Material provided:
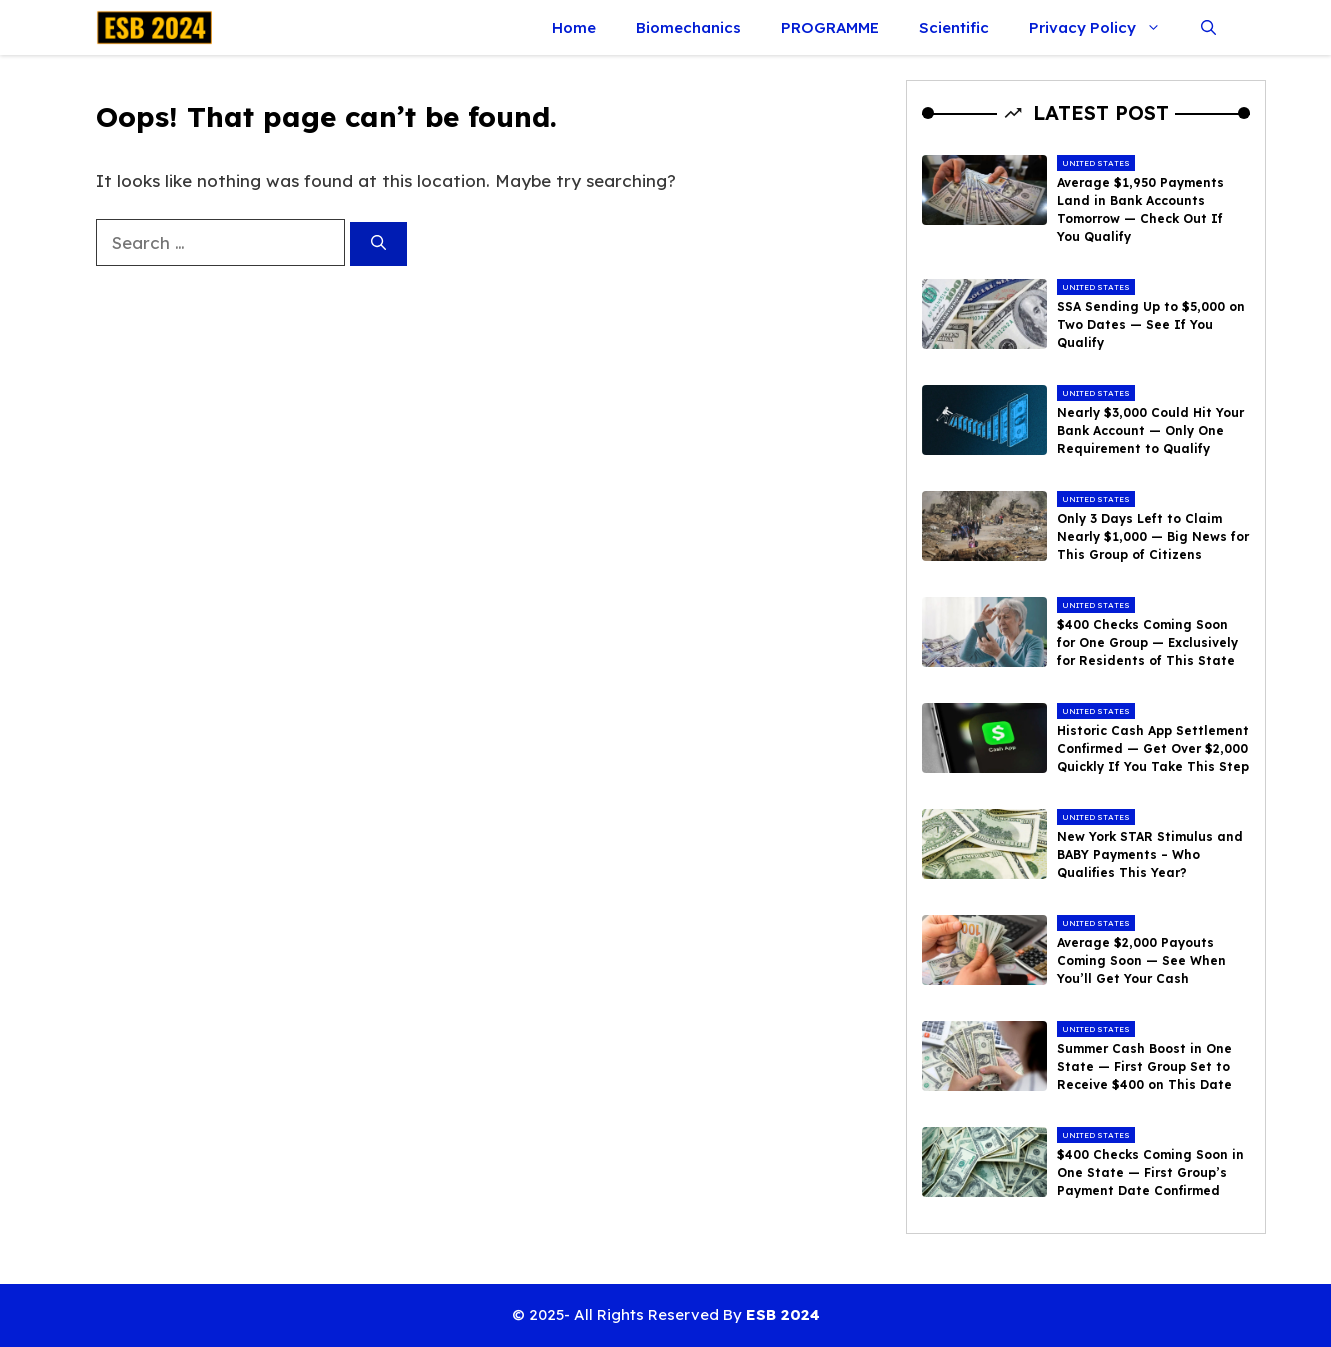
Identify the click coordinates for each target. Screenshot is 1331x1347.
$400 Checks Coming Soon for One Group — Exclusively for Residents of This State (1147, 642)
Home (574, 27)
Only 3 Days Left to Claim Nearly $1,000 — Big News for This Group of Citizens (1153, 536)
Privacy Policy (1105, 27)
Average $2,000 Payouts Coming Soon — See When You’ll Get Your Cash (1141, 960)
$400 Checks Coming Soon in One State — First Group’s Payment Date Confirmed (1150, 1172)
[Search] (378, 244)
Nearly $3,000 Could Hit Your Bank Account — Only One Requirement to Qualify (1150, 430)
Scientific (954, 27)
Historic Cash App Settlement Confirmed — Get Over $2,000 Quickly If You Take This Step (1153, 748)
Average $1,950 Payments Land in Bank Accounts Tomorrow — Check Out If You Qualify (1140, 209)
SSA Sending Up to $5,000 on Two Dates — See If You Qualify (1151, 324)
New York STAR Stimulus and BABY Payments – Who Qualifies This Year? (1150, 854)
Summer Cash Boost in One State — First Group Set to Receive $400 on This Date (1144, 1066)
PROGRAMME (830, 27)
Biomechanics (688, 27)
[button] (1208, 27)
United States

Exercise details:
Restate the records above in full, word for word. Keep pictures out.

Written reply:
Identify the click coordinates for each target. Screenshot is 1331x1347.
$400 Checks Coming Soon for One Group — Exclusively for Residents of This State (1147, 642)
Home (574, 27)
Only 3 Days Left to Claim Nearly $1,000 — Big News for This Group of Citizens (1153, 536)
Privacy Policy (1105, 27)
Average $2,000 Payouts Coming Soon — See When You’ll Get Your Cash (1141, 960)
$400 Checks Coming Soon in One State — First Group’s Payment Date Confirmed (1150, 1172)
[Search] (378, 244)
Nearly $3,000 Could Hit Your Bank Account — Only One Requirement to Qualify (1150, 430)
Scientific (954, 27)
Historic Cash App Settlement Confirmed — Get Over $2,000 Quickly If You Take This Step (1153, 748)
Average $1,950 Payments Land in Bank Accounts Tomorrow — Check Out If You Qualify (1140, 209)
SSA Sending Up to $5,000 on Two Dates — See If You Qualify (1151, 324)
New York STAR Stimulus and BABY Payments – Who Qualifies This Year? (1150, 854)
Summer Cash Boost in One State — First Group Set to Receive $400 on This Date (1144, 1066)
PROGRAMME (830, 27)
Biomechanics (688, 27)
[button] (1208, 27)
United States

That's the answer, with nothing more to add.